それで今は、その装置を扱う助手として雇ってもらってるらしいんだ」
「へー……。そんなのって、極秘とか派閥とかあって、簡単に触らせてもらえないものかと思ってた」
「あんたはネットで怪しい情報とかの見すぎ……って、わたしもそう思ったんだけど実際オープンらしいわ。
それに、もしそうでも兄キわたしと性格そっくりだから、細かいコト気にしないんだ」
……それは細かいっていうのかな?
まぁたしかにちいは開けっ広げで裏表ない性格だから、人に信用される。それより、ちいは怪しい情報の見すぎっていうけど、あたしネットなんてほとんどしてない。
降りる駅に着いて、同じ制服の波に呑まれながらなんとか改札出る。
ちいはいつも通り先に出て待ってる。以前は一緒に出ようとしてがんばったことあったけど……どっちのペースにあわせてもうまくいかなかったから、このパターンになった。
「……まぁ、なんにせよ、ちゃんとまともな生活してるのは分かったけど……」
学校までの道、話の続きしながら歩く。
ちいはなんかひと安心って顔してタメ息ついてる。

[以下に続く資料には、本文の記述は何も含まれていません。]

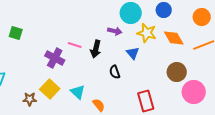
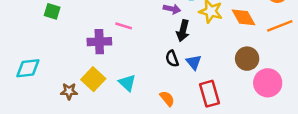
black arrow: (96, 49) -> (183, 31), moved
blue triangle: (133, 53) -> (194, 62), moved
purple cross: (55, 58) -> (99, 42), turned -30
orange semicircle: (99, 105) -> (167, 99), moved

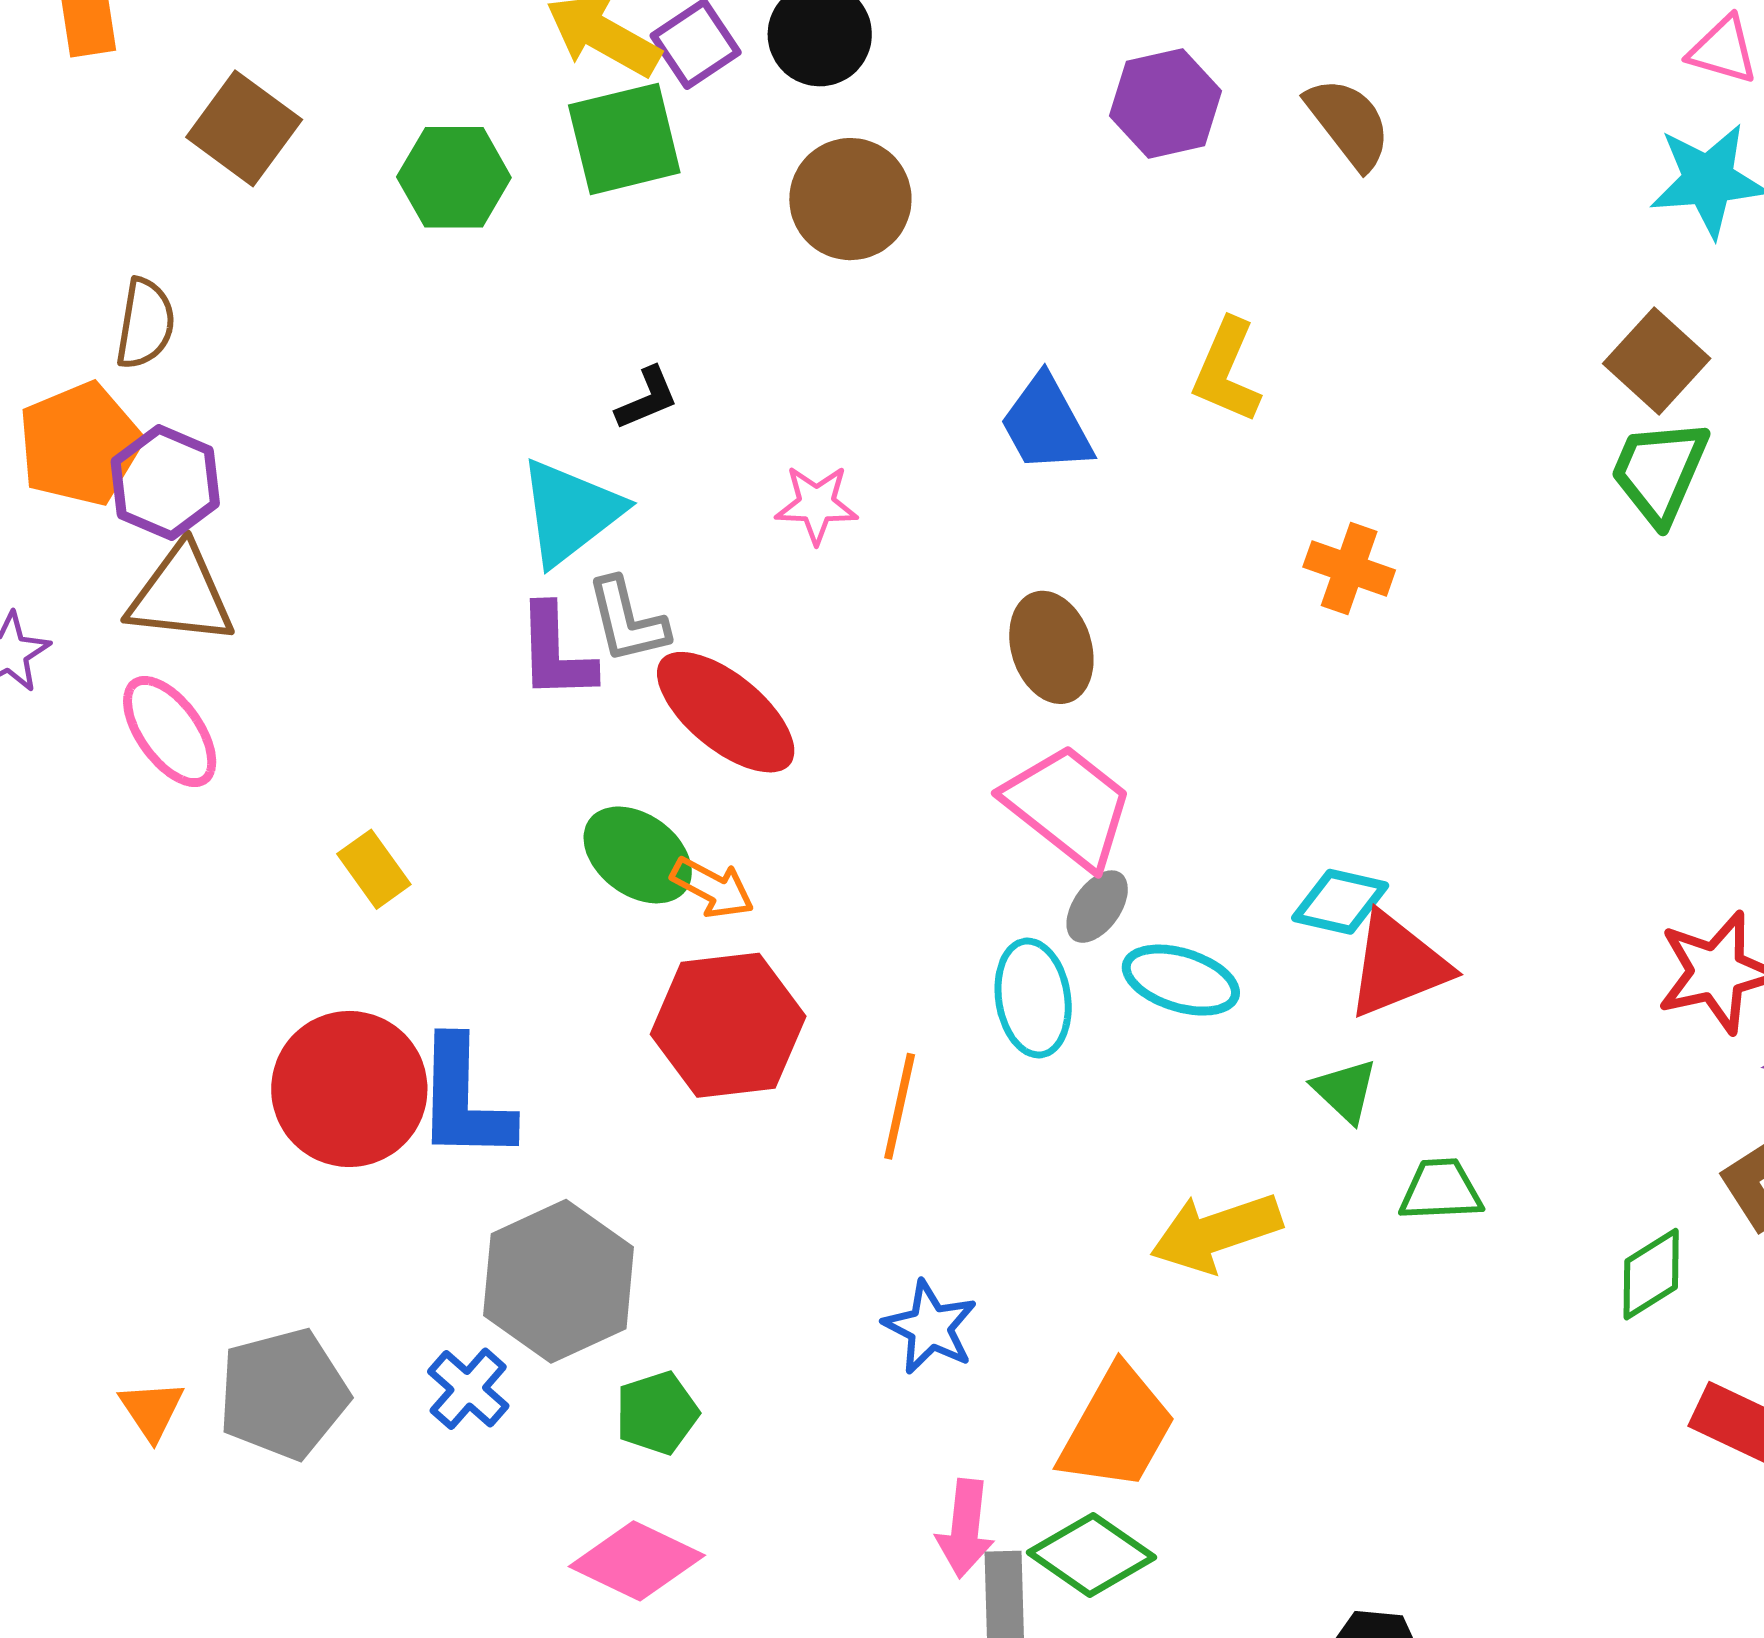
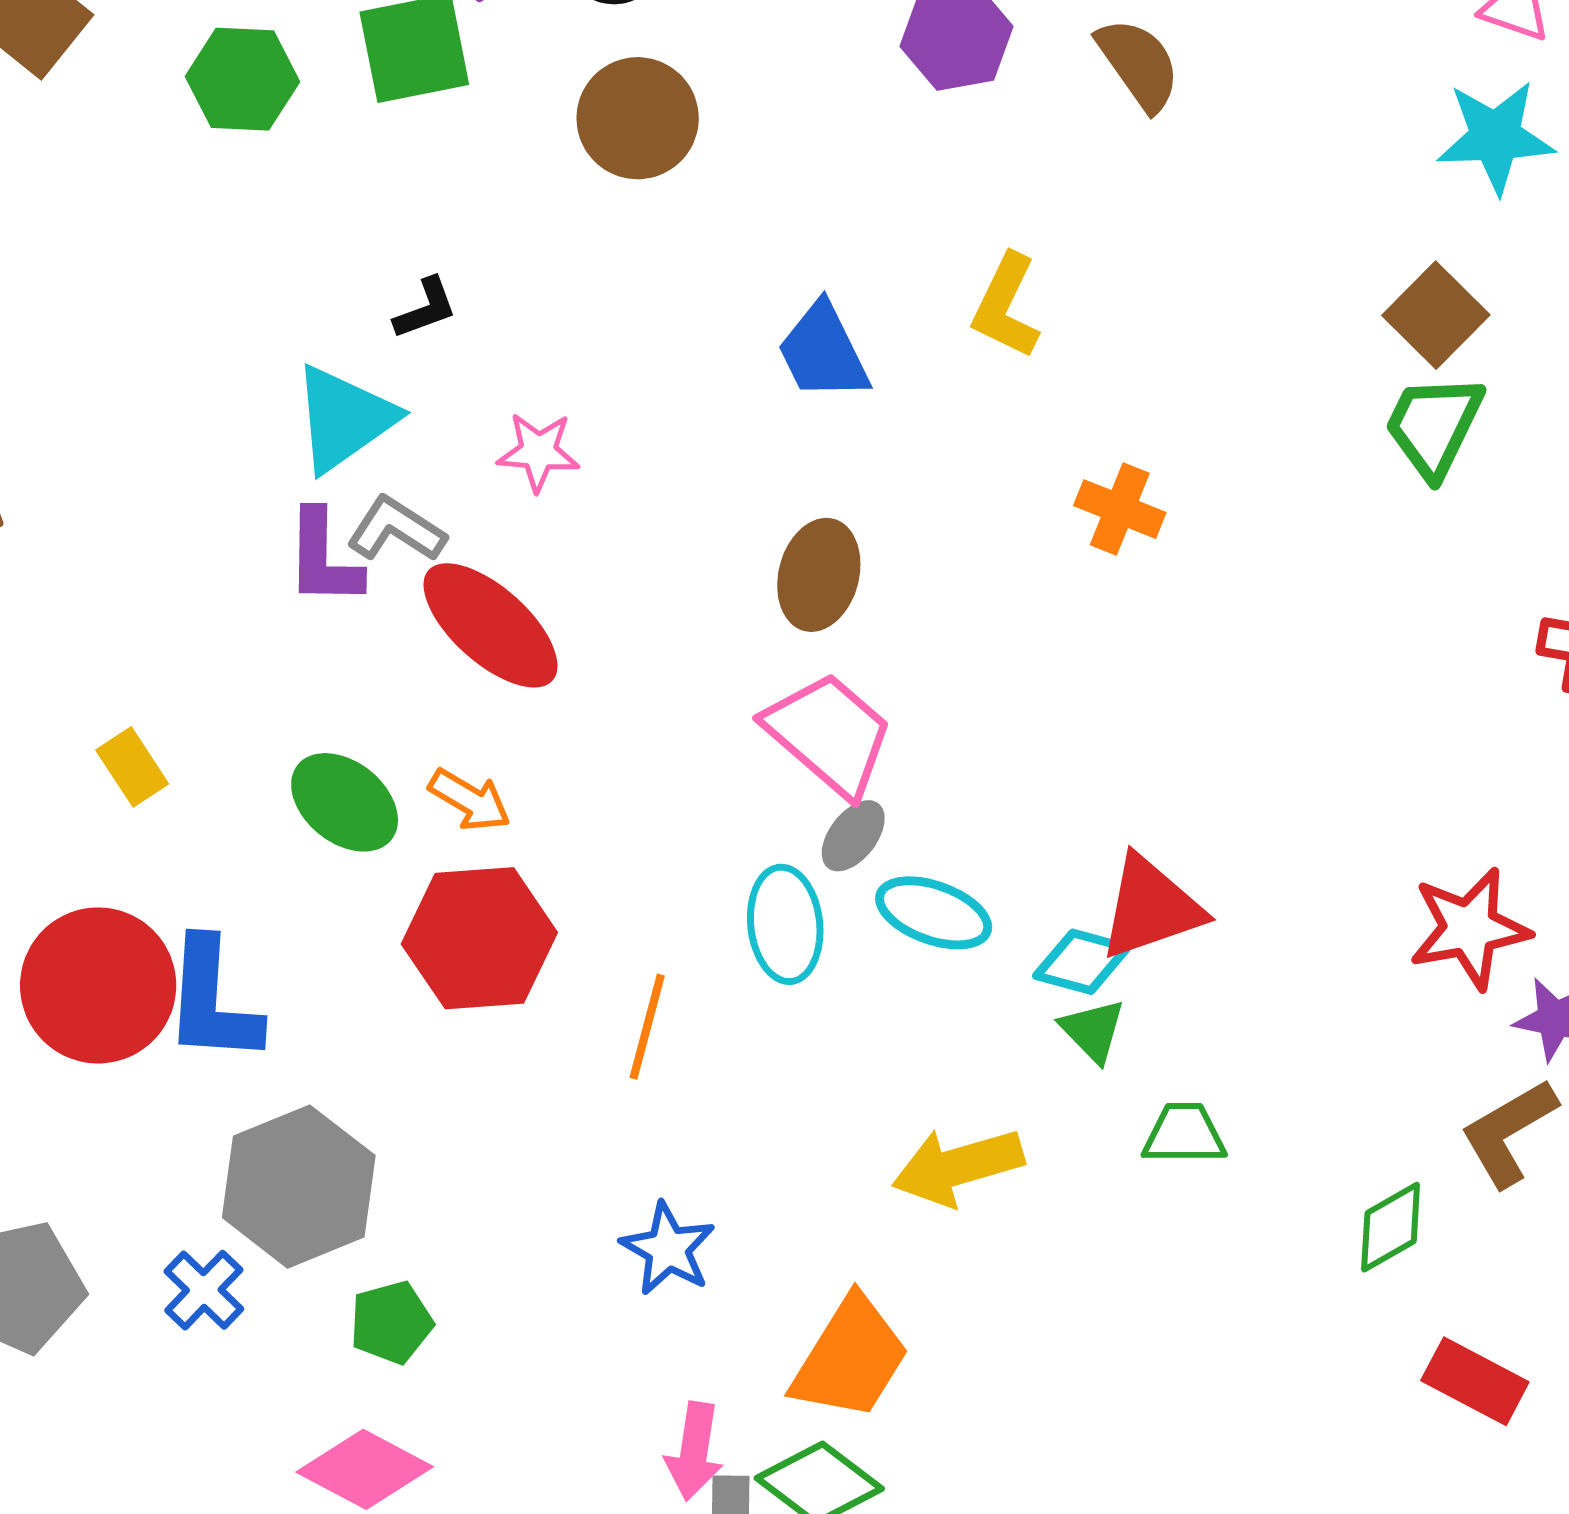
pink star: (816, 504) -> (538, 452), moved
gray L-shape: (627, 621) -> (396, 530), turned 134
brown ellipse: (1051, 647) -> (819, 575), turned 30
green ellipse: (638, 855) -> (345, 802), moved
cyan diamond: (1340, 902) -> (1082, 962), moved

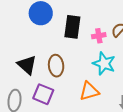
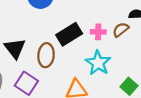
black rectangle: (72, 27) -> (69, 34), moved, turned 40

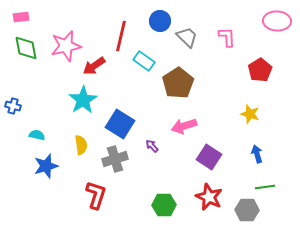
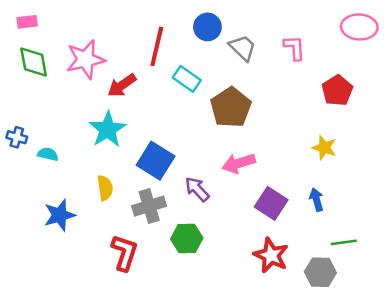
cyan semicircle: (37, 135) -> (48, 154), moved
purple arrow: (152, 146) -> (197, 189), size x1.5
blue arrow: (257, 154) -> (316, 200), moved
green hexagon: (164, 205) -> (187, 238), moved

いつも『バカ兄キ』なんていってるけど、やっぱり心配してるんだ。
「そこで、もう1度その写真が出てきたんだ。写ってた祭壇みたいなのはボロボロになってたんだけど、あんたからもらったノート見せたら、兄キってば顔色変えてびっくりしたんだから」
「そりゃそうだよ、調査してる遺跡から帰ってきたら、遺跡が待ってるんだから」
「まぁね。で、これくれたんだ。今の段階の復元作業から想定できる図形のコピーだって」
「ふぅん……」
もう1度紙ながめる……太鼓の響き、3人の司祭、中央の1人……。
歪む空間、なくなってく感覚。そして頭の中のどっからか立ちこめてくる……まっ白い霧……。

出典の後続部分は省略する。